Migrant Worker Deaths in Qatar

Qatar has spent 16 times as much money as the previous host country Russia. The disparity in spending is because Qatar is relying on the World Cup. The World Cup creates thousands of jobs for workers and brings in over a million people, boosting the country’s tourism revenue. Due to the magnitude of economic benefit to Qatar, the country should be closely monitored regarding the health and safety of migrant workers that build the facilities for the World Cup.

Hassan al-Thawadi is the Secretary General of the Supreme Committee for Delivery and Legacy the organization in charge of coordinating the World Cup in Qatar. In a recent interview, al-Thawadi admitted to the deaths of 400-500 migrant workers stemming from projects connected to the World Cup infrastructure development. He claimed the previous estimate of 6,500 deaths was a “sensational headline.” This directly contrasts with a Qatari government official who confirmed the 6,500 migrant deaths were connected to the World Cup. Officials have now come out saying that the figure 6,500 refers to all migrant deaths in Qatar in the past 10 years, not just migrants working on projects for the World Cup.

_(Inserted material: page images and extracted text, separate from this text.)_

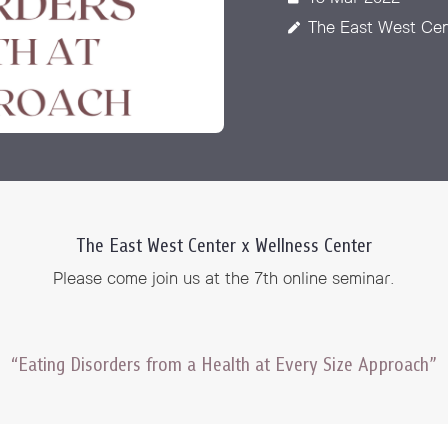
 Awards
The East West Cen
The East West Center x Wellness Center
Please come join us at the 7th online seminar.
“Eating Disorders from a Health at Every Size Approach”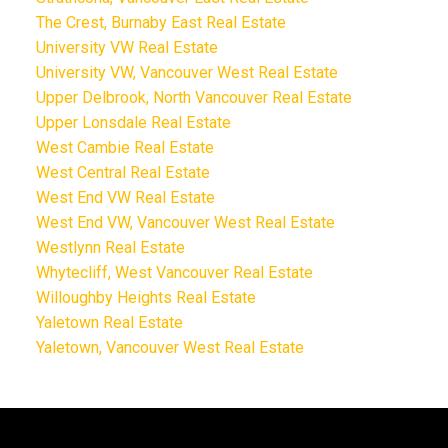
The Crest, Burnaby East Real Estate
University VW Real Estate
University VW, Vancouver West Real Estate
Upper Delbrook, North Vancouver Real Estate
Upper Lonsdale Real Estate
West Cambie Real Estate
West Central Real Estate
West End VW Real Estate
West End VW, Vancouver West Real Estate
Westlynn Real Estate
Whytecliff, West Vancouver Real Estate
Willoughby Heights Real Estate
Yaletown Real Estate
Yaletown, Vancouver West Real Estate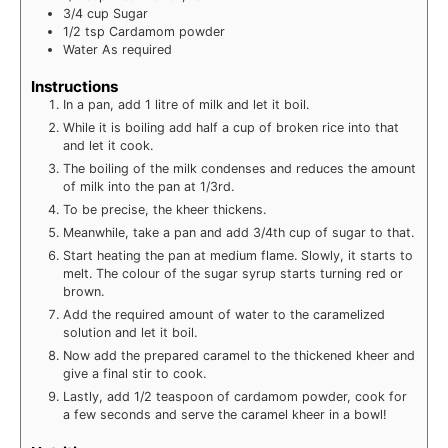
3/4
cup
Sugar
1/2
tsp
Cardamom powder
Water
As required
Instructions
In a pan, add 1 litre of milk and let it boil.
While it is boiling add half a cup of broken rice into that
and let it cook.
The boiling of the milk condenses and reduces the amount
of milk into the pan at 1/3rd.
To be precise, the kheer thickens.
Meanwhile, take a pan and add 3/4th cup of sugar to that.
Start heating the pan at medium flame. Slowly, it starts to
melt. The colour of the sugar syrup starts turning red or
brown.
Add the required amount of water to the caramelized
solution and let it boil.
Now add the prepared caramel to the thickened kheer and
give a final stir to cook.
Lastly, add 1/2 teaspoon of cardamom powder, cook for
a few seconds and serve the caramel kheer in a bowl!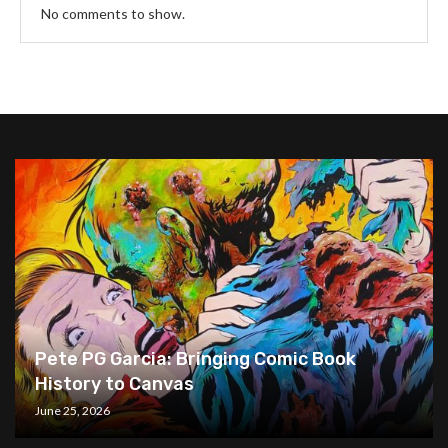
No comments to show.
Pete PG Garcia: Bringing Comic Book
History to Canvas
June 25, 2026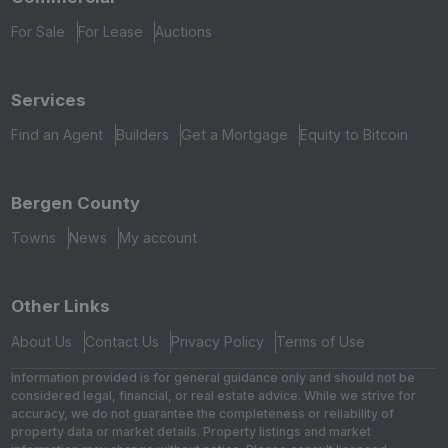
For Sale
For Lease
Auctions
Services
Find an Agent
Builders
Get a Mortgage
Equity to Bitcoin
Bergen County
Towns
News
My account
Other Links
About Us
Contact Us
Privacy Policy
Terms of Use
Information provided is for general guidance only and should not be
considered legal, financial, or real estate advice. While we strive for
accuracy, we do not guarantee the completeness or reliability of
property data or market details. Property listings and market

The reason for these deaths is the abysmal working conditions in Qatar. Workers are forced to work in extreme heat for long hours and are subjected to punishment if they complain. Also, migrant workers received no payment for their work, were forced to pay recruitment fees, and live in unsanitary conditions. These workers are unable to leave this situation because their passports are confiscated. These conditions are due to the kafala system, which allows companies to hire migrant workers and prevent them from leaving their jobs. Despite the kafala system’s criminalization, the practices that encompass the system persist due to a lack of enforcement.

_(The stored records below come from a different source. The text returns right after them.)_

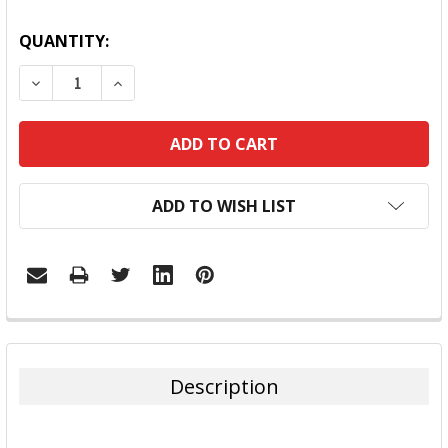
QUANTITY:
DECREASE QUANTITY:
INCREASE QUANTITY:
ADD TO WISH LIST
FREQUENTLY
BOUGHT
TOGETHER:
Description
SELECT
ALL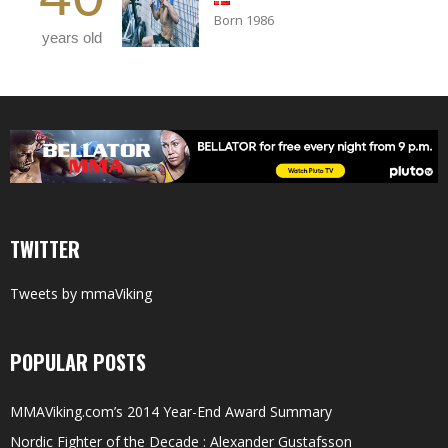
Born 1986
years old
TWITTER
Tweets by mmaViking
POPULAR POSTS
MMAViking.com’s 2014 Year-End Award Summary
Nordic Fighter of the Decade : Alexander Gustafsson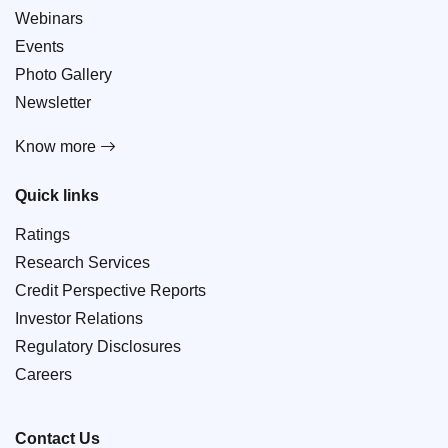
Webinars
Events
Photo Gallery
Newsletter
Know more
Quick links
Ratings
Research Services
Credit Perspective Reports
Investor Relations
Regulatory Disclosures
Careers
Contact Us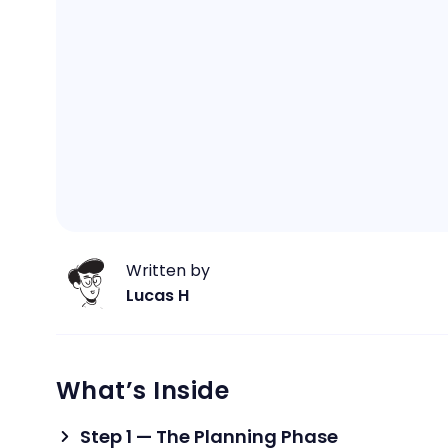
Written by
Lucas H
What’s Inside
Step 1 — The Planning Phase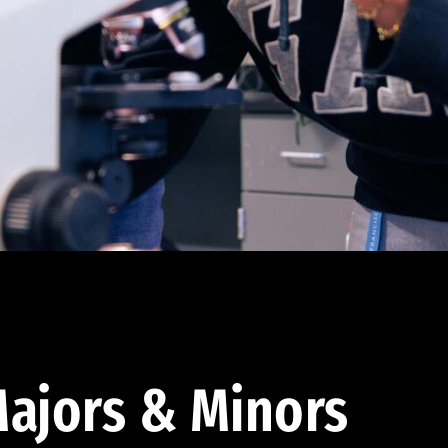
ajors & Minors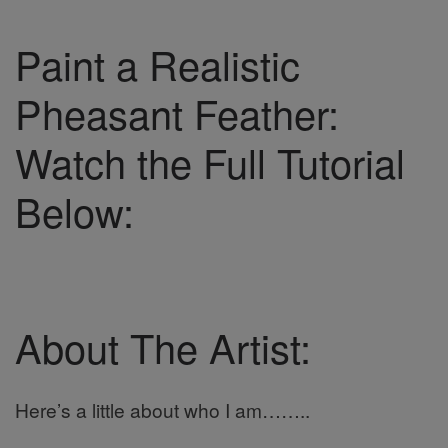
Paint a Realistic
Pheasant Feather:
Watch the Full Tutorial
Below:
About The Artist:
Here’s a little about who I am……..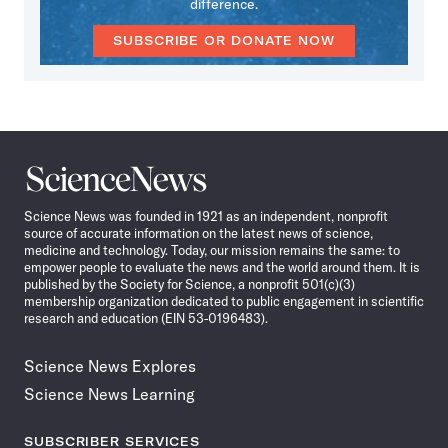
difference.
SUBSCRIBE OR DONATE NOW
Science
News
Science News was founded in 1921 as an independent, nonprofit
source of accurate information on the latest news of science,
medicine and technology. Today, our mission remains the same: to
empower people to evaluate the news and the world around them. It is
published by the Society for Science, a nonprofit 501(c)(3)
membership organization dedicated to public engagement in scientific
research and education (EIN 53-0196483).
Science News Explores
Science News Learning
SUBSCRIBER SERVICES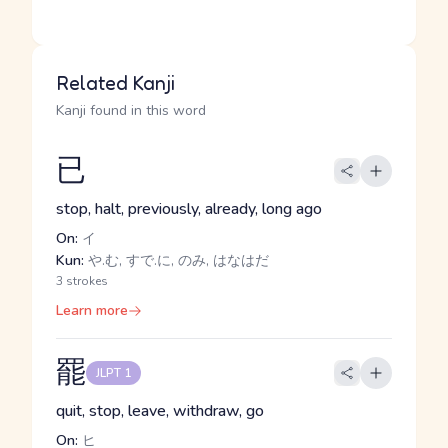
Related Kanji
Kanji found in this word
已
stop, halt, previously, already, long ago
On:
イ
Kun:
や.む, すで.に, のみ, はなはだ
3 strokes
Learn more
罷
JLPT 1
quit, stop, leave, withdraw, go
On:
ヒ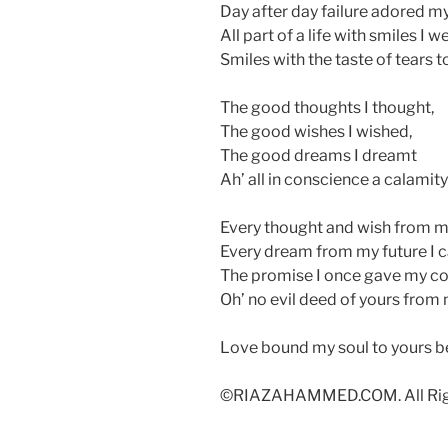
Day after day failure adored m
All part of a life with smiles I 
Smiles with the taste of tears t
The good thoughts I thought,
The good wishes I wished,
The good dreams I dreamt
Ah’ all in conscience a calamit
Every thought and wish from my
Every dream from my future I c
The promise I once gave my co
Oh’ no evil deed of yours from m
Love bound my soul to yours b
©RIAZAHAMMED.COM. All Righ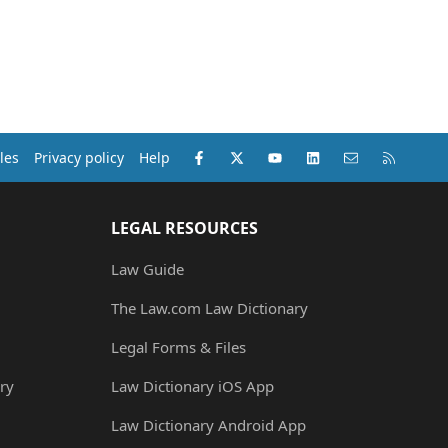
Facebook
X (Twitter)
youtube
LinkedIn
Contact us
RSS
les
Privacy policy
Help
LEGAL RESOURCES
Law Guide
The Law.com Law Dictionary
Legal Forms & Files
ry
Law Dictionary iOS App
Law Dictionary Android App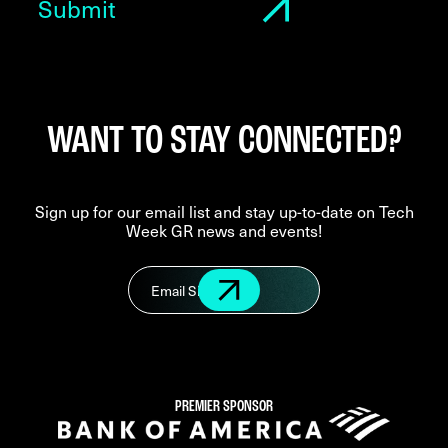
WANT TO STAY CONNECTED?
Sign up for our email list and stay up-to-date on Tech
Week GR news and events!
PREMIER SPONSOR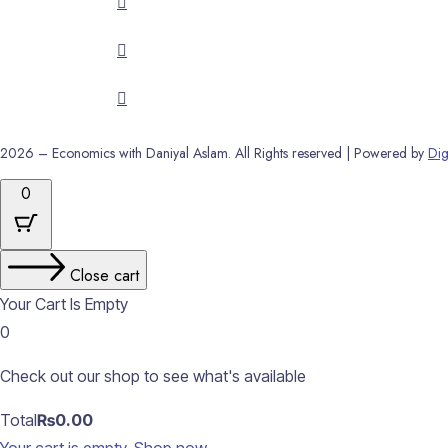
2026 – Economics with Daniyal Aslam. All Rights reserved | Powered by
Dig
0
Close cart
Your Cart Is Empty
0
Check out our shop to see what's available
Cart
Total
₨
0.00
Total: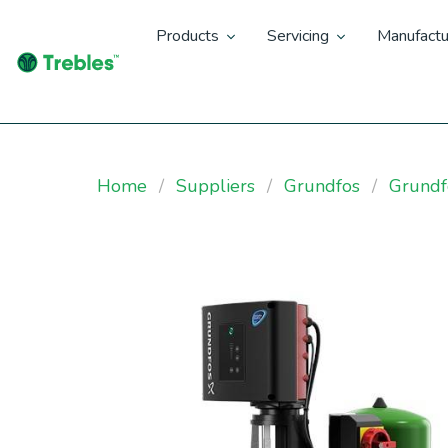
Products
Servicing
Manufactu
Home
Suppliers
Grundfos
Grund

While the future may seem bleak for Qatari workers, organizations are working diligently working to improve working conditions in Qatar. One example of this is Amnesty International, a global movement campaigning for civil rights in more than 150 countries. Amnesty is trying to force FIFA to establish a “comprehensive remediation program” to help exploited workers receive their unpaid wages. Hopefully, these efforts will help to end the exploitation of workers that has enveloped the World Cup.